Theane D. Evangelis, a partner with Gibson, Dunn & Crutcher LLP who represents the city of 39,000 people, cited a host of amicus curiae briefs filed by cities from Anchorage to San Francisco and by Gov. Gavin Newsom to support her argument that the 9th Circuit ruling should be reversed. Johnson v. City of Grants Pass, 23-175 (S. Ct., filed Aug. 22, 2023).
Evangelis cited what she said are circuit splits to persuade justices to take the case, arguing that the 9th Circuit’s decisions in Grants Pass and a predecessor case were “unprincipled” and “unworkable.” Martin v. City of Boise, 2018 DJDAR 8871 (9th Circ., filed Oct. 29, 2015).

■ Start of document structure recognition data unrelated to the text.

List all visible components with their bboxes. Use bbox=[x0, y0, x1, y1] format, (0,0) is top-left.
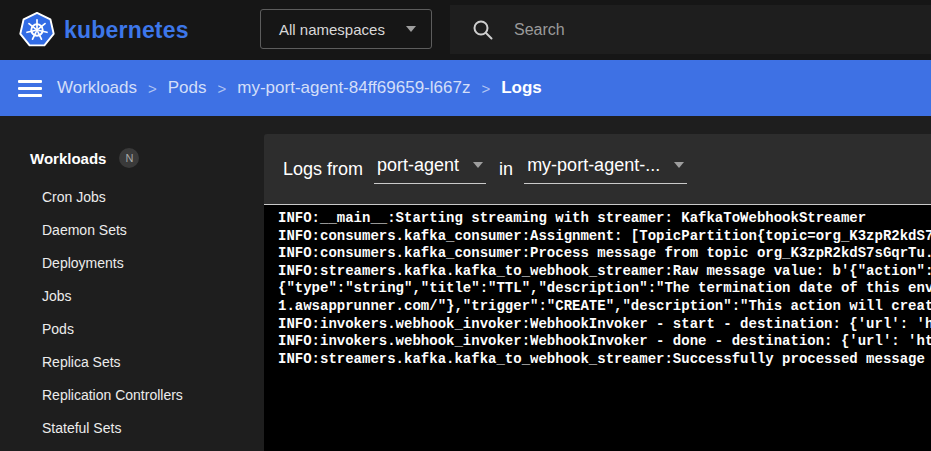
sidebar-nav: Cron Jobs Daemon Sets Deployments Jobs P… bbox=[0, 180, 264, 444]
breadcrumb-bar: Workloads > Pods > my-port-agent-84ff696… bbox=[0, 60, 931, 116]
log-line: INFO:invokers.webhook_invoker:WebhookInv… bbox=[278, 333, 931, 351]
log-line: INFO:consumers.kafka_consumer:Assignment… bbox=[278, 228, 931, 246]
logs-title-prefix: Logs from bbox=[283, 159, 363, 180]
sidebar-section-label: Workloads bbox=[30, 150, 106, 167]
logs-title-infix: in bbox=[499, 159, 513, 180]
sidebar-item-jobs[interactable]: Jobs bbox=[0, 279, 264, 312]
kubernetes-logo-icon bbox=[18, 11, 56, 49]
sidebar-item-replication-controllers[interactable]: Replication Controllers bbox=[0, 378, 264, 411]
log-line: INFO:__main__:Starting streaming with st… bbox=[278, 210, 931, 228]
menu-icon[interactable] bbox=[18, 80, 42, 97]
sidebar-item-daemon-sets[interactable]: Daemon Sets bbox=[0, 213, 264, 246]
breadcrumb-separator: > bbox=[148, 80, 157, 97]
breadcrumb-current-logs: Logs bbox=[501, 78, 542, 98]
breadcrumb-pod-name[interactable]: my-port-agent-84ff69659-l667z bbox=[237, 78, 470, 98]
kubernetes-dashboard: kubernetes All namespaces Workloads > Po… bbox=[0, 0, 931, 451]
sidebar-section-badge: N bbox=[119, 148, 139, 168]
sidebar-item-cron-jobs[interactable]: Cron Jobs bbox=[0, 180, 264, 213]
breadcrumb-workloads[interactable]: Workloads bbox=[57, 78, 137, 98]
sidebar-item-pods[interactable]: Pods bbox=[0, 312, 264, 345]
breadcrumb-separator: > bbox=[481, 80, 490, 97]
breadcrumb-pods[interactable]: Pods bbox=[168, 78, 207, 98]
container-selector-value: port-agent bbox=[377, 155, 459, 176]
logs-card-header: Logs from port-agent in my-port-agent-..… bbox=[264, 134, 931, 204]
breadcrumb: Workloads > Pods > my-port-agent-84ff696… bbox=[57, 78, 542, 98]
namespace-selector-value: All namespaces bbox=[279, 21, 385, 38]
pod-selector-value: my-port-agent-... bbox=[527, 155, 660, 176]
breadcrumb-separator: > bbox=[218, 80, 227, 97]
brand-name: kubernetes bbox=[64, 17, 189, 44]
container-selector[interactable]: port-agent bbox=[374, 155, 486, 184]
sidebar-item-stateful-sets[interactable]: Stateful Sets bbox=[0, 411, 264, 444]
log-line: INFO:streamers.kafka.kafka_to_webhook_st… bbox=[278, 351, 931, 369]
log-line: INFO:invokers.webhook_invoker:WebhookInv… bbox=[278, 316, 931, 334]
chevron-down-icon bbox=[473, 162, 483, 168]
log-line: 1.awsapprunner.com/"},"trigger":"CREATE"… bbox=[278, 298, 931, 316]
logs-card: Logs from port-agent in my-port-agent-..… bbox=[264, 134, 931, 451]
search-bar[interactable] bbox=[450, 5, 931, 54]
top-bar: kubernetes All namespaces bbox=[0, 0, 931, 60]
search-input[interactable] bbox=[514, 21, 931, 39]
sidebar-section-workloads: Workloads N bbox=[30, 148, 264, 168]
namespace-selector[interactable]: All namespaces bbox=[260, 9, 432, 49]
sidebar-item-replica-sets[interactable]: Replica Sets bbox=[0, 345, 264, 378]
brand-link[interactable]: kubernetes bbox=[18, 10, 189, 50]
chevron-down-icon bbox=[406, 26, 416, 32]
sidebar: Workloads N Cron Jobs Daemon Sets Deploy… bbox=[0, 116, 264, 451]
sidebar-item-deployments[interactable]: Deployments bbox=[0, 246, 264, 279]
log-line: INFO:consumers.kafka_consumer:Process me… bbox=[278, 245, 931, 263]
log-viewer[interactable]: INFO:__main__:Starting streaming with st… bbox=[264, 204, 931, 451]
log-line: INFO:streamers.kafka.kafka_to_webhook_st… bbox=[278, 263, 931, 281]
log-line: {"type":"string","title":"TTL","descript… bbox=[278, 280, 931, 298]
search-icon bbox=[472, 19, 494, 41]
chevron-down-icon bbox=[674, 162, 684, 168]
pod-selector[interactable]: my-port-agent-... bbox=[524, 155, 687, 184]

“In Martin, this Court heard similar assurances that the Ninth Circuit’s ruling was narrow and would leave local governments with adequate tools to enforce basic health and safety laws,” she wrote. “That was an empty promise, as the unprecedented coalition of amici reflects.”
Kelsi Brown Corkran, an attorney with Georgetown University Law Center’s Institute for Constitutional Advocacy and Protection who represents the homeless plaintiffs, denied in an opposition brief filed this month that the Grants Pass ruling created any circuit splits.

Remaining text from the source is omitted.